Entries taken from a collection
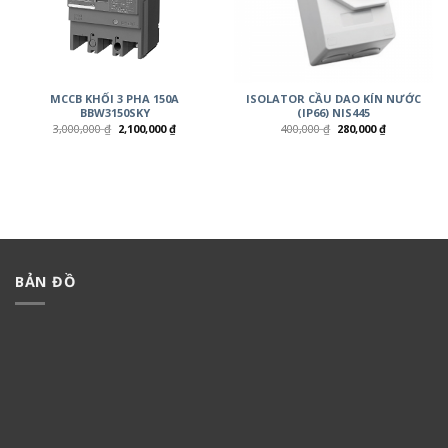
MCCB KHỐI 3 PHA 150A
ISOLATOR CẦU DAO KÍN NƯỚC
BBW3150SKY
(IP66) NIS445
3,000,000
₫
2,100,000
₫
400,000
₫
280,000
₫
BẢN ĐỒ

**Problem:**
All records above must be output exactly as they stand, excluding pictures.

**Answer space:**
MCCB KHỐI 3 PHA 150A
ISOLATOR CẦU DAO KÍN NƯỚC
BBW3150SKY
(IP66) NIS445
3,000,000
₫
2,100,000
₫
400,000
₫
280,000
₫
BẢN ĐỒ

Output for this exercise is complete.